À l’issue de cette rencontre inaugurale et hautement stratégique, les chefs
d’état-major de l’AES, ont décidé de la création d’une force conjointe qui sera
opérationnelle dans un «bref délai», a annoncé à l’issue de la réunion le chef
d’état-major des Armées du Niger, le général de Brigade Moussa Salaou Barmou.
Le haut gradé de l’Armée nigérienne a indiqué que les participants sont
parvenus à élaborer «un concept opérationnel permettant d’atteindre les
objectifs en matière de défense et de sécurité assignés par les autorités des
États de l’Alliance».
À ce propos, l’officier général s’est réjoui qu’après les échanges riches
et fructueux, les différents points inscrits à l’ordre du jour ont été discutés
et que les délibérations de hautes factures traduisent la qualité des échanges
et surtout de l’intérêt que les responsables militaires portent aux questions
de sécurité et de défense sur toute l’étendue du territoire de l’AES.

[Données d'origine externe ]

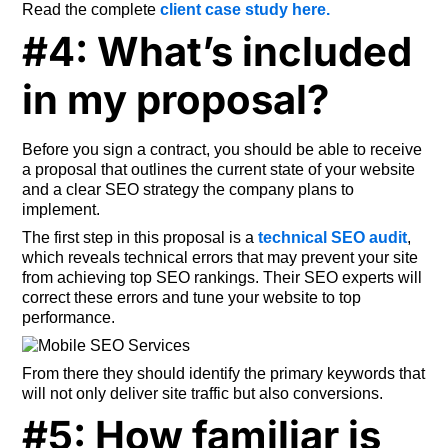
Read the complete
client case study here.
#4: What’s included
in my proposal?
Before you sign a contract, you should be able to receive
a proposal that outlines the current state of your website
and a clear SEO strategy the company plans to
implement.
The first step in this proposal is a
technical SEO audit
,
which reveals technical errors that may prevent your site
from achieving top SEO rankings. Their SEO experts will
correct these errors and tune your website to top
performance.
From there they should identify the primary keywords that
will not only deliver site traffic but also conversions.
#5: How familiar is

Selon le haut gradé du Niger, les participants ont saisi l’opportunité de
cette rencontre de Niamey pour faire le point de la situation sécuritaire qui
prévaut dans l’espace du Liptako-Gourma, certes dégradée, «mais qui est en
phase d’être maîtrisée avec le nouveau dynamisme observé dans la conduite des
opérations au niveau des trois pays de l’Alliance». Le général Barmou s’est
ensuite dit convaincu qu’avec les efforts conjugués des trois pays, ils
parviendront à créer les conditions d’une sécurité partagée. Ce qui constitue
un objectif au centre des préoccupations des États et des vaillantes populations
de l’espace en quête de paix et de stabilité.
«Ainsi, nous sommes arrivés à concevoir une force conjointe des pays de
l’AES qui sera opérationnelle dans un plus bref délai pour prendre les défis
sécuritaires dans notre espace», a conclu le chef d’état-major des Armées du
Niger.
Pour rappel, l’Alliance des États du Sahel a été créée le 16 septembre
2023, à travers la signature conjointe des chefs d’État du Mali, le colonel
Assimi Goïta, du Burkina Faso, le capitaine Ibrahim Traoré et du Niger, le général
Abdrahamane Tiani, de la Charte du Liptako-Gourma, un pacte de défense mutuelle
conclu entre les trois pays.
Dans les faits, la collaboration est déjà une réalité entre les Armées des trois pays. Par exemple lors de l’attaque contre une position de l’Armée malienne à Labbezanga cette semaine, les soldats nigériens ont prêté main forte à leurs frères d’arme du Mali pour infliger de lourdes pertes aux assaillants.